Clinically speaking, the ischium is most often known to be involved in the development of hip osteoarthritis, a common ailment characterized by erosion of necessary cartilage as well as wear and tear of the hip joint. In addition, fracture of the hip or pelvis is not uncommon and can be severely debilitating.

Anatomy

Structure & Location

The ischium is a major part of the hip. Alongside the ilium above it and the pubic bone in front of it, this bone helps form the pelvis. Importantly, the upper portion, or ramus, of this curved bone joins with a portion of the pubic bone to make up approximately two-fifths of the acetabulum: the cup-shaped, ball and socket joint that connects the femur (upper leg bone) and hip.

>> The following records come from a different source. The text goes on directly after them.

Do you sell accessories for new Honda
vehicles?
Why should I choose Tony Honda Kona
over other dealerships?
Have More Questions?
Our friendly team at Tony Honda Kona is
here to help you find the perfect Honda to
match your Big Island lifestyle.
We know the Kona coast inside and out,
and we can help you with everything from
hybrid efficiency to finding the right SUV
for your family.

In human anatomy, this bone is divided into four major parts:

  • Femoral Surface: Facing downwards and forwards, this surface is bounded by the obturator foramen, one of the two large openings at both sides of the hip bone. It forms the outside limit of the ischial tuberosity, also known as the “sit bone,” a large swelling towards the back from the upper portion of the ischium.
  • Dorsal Surface: This surface of the bone runs alongside the iliac gluteal surface—the external wing of the ilium (a major part of the hip joint)—and forms the upper portion of the ischial tuberosity. Its rear (dorsal) border forms the greater and lesser sciatic notches, which are ridges separated by the spine (a protrusion) of the ischium.
  • Pelvic Surface: Facing the cavity of the pelvis, this flat, smooth surface lies just above ischiorectal fossa (the opening to the side of the anal canal, which is the lowest portion of the digestive system).
  • Ramus of the Ischium: This is the curved upper portion of the bone that completes the obturator foramen. It has a front-facing (anterior) and rear-facing (posterior) portion, the latter of which is further divided into perineal and pelvic areas. The lower portion of this ramus joins with the pubic bone to bound the pubic arch, the lowest portion of the hip bone.

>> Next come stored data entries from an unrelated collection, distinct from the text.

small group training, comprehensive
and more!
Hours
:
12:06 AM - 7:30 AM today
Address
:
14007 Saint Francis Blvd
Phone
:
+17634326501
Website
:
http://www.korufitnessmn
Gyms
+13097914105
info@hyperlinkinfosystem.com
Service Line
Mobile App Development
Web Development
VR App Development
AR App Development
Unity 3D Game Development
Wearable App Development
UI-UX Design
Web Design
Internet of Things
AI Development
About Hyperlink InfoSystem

Notably, the spine of ischium—a protrusion coming from the posterior side of the body—is attached to two important structures: the sacrospinous and sacrotuberous ligaments. The former connects the ischial spine to the sacrum, the triangular terminal extension of the spine (tailbone). The latter connects the sacrum to spine of the ilium (a protruding part of the uppermost hip bone).

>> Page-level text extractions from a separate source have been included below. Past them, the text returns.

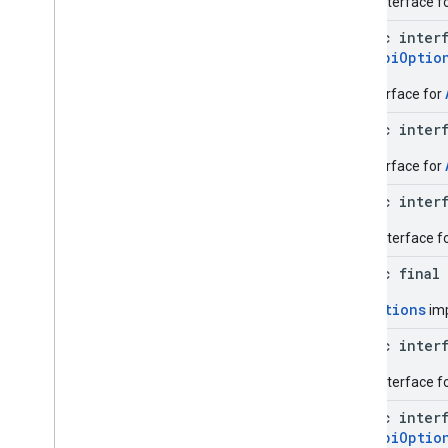
Base interface fo
Result
Transform
public inter
Transformed
Result
Api.ApiOptio
Exceptions
An interface for
com
.
google
.
android
.
gms
.
common
.
data
public inter
com
.
google
.
android
.
gms
.
common
.
images
An interface for
com
.
google
.
android
.
gms
.
common
.
moduleinstall
public inter
Base interface f
base
.
testing
common
.
testing
public final
ApiOptions
imp
basement
com
.
google
.
android
.
gms
.
actions
public inter
com
.
google
.
android
.
gms
.
common
Base interface f
com
.
google
.
android
.
gms
.
common
.
api
com
.
google
.
android
.
gms
.
security
public inter
com
.
google
.
firebase
Api.ApiOptio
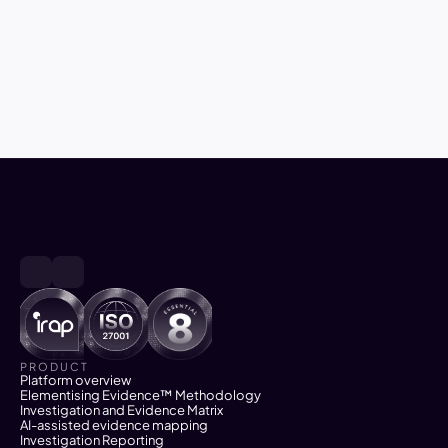
May 27, 2026
6
min read
Closing the gap between 
investigation and successful 
prosecution and enforcement 
PRODUCT
Platform overview
Elementising Evidence™ Methodology
Investigation and Evidence Matrix
AI-assisted evidence mapping
Investigation Reporting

Its positioning also ensures that it’s connected to important muscle groups, including those that make up the buttocks such as the piriformis, the superior and inferior gemellus, the deep and superficial transverse perineal muscles, as well as leg muscles, such as the biceps femoris, a major part of the hamstring muscles of the upper leg. 

Anatomical Variations

Most but not all variations in the structure of the ischium—and the pelvis in general—are related to childbirth and seen in women. Doctors recognize four varying shapes:

  • Gynecoid: This structure is seen in about 50% of women and is considered the standard shape of the female pelvis, and it’s recognized as especially well-suited for childbirth. The upper inlet is almost circular, the pubic arch is as wide as the pelvic outlet, and the sacrum is deeply curved. 
  • Android: This is the standard shape of the pelvis in men, but it’s also observed in about 20% of women. In these cases the inlet is heart-shaped, the sacral curve is more shallow, and the sidewalls closer together. This makes for a narrower overall shape and can lead to difficulties in childbirth.
  • Anthropoid: Present in only about 25% of women but very common in men,  this type has an ovoid (oval-shaped) inlet and the front-facing side is significantly larger than the rear-facing one. Its pubic angle—the angle at which the ischium and pubis come together—is less than the gynecoid shape, but greater than the android pelvis, making it typically well-suited for childbirth.
  • Platypelloid: This type’s inlet is wider and shallower than the others, a shape that can cause difficulties during childbirth, often making regular delivery impossible. It occurs in about 5% of women.

Function

The most important function of the ischium is in its role as part of the pelvis; as such it’s essential in walking, jogging, and other body movements. This also means that this bone is important in ensuring balance and maintaining an erect posture with minimal muscle involvement. Importantly, the ligaments around the ischium, pubis, and ilium bones that make up the pelvis make sure that the structure retains enough mobility for function, while also ensuring necessary limits on the kinds of motions it supports.

Associated Conditions

Fracture or injury to the pelvis, including the ischium, can vary greatly in severity, with surgery being sometimes necessary to correct the problem. Notably, in severe hip fracture, surrounding tissues, organs, and arteries can be damaged, so doctors must assume pelvic fracture in major trauma cases and take appropriate, pre-emptive steps. In particular, the area needs to be carefully monitored for signs of internal bleeding.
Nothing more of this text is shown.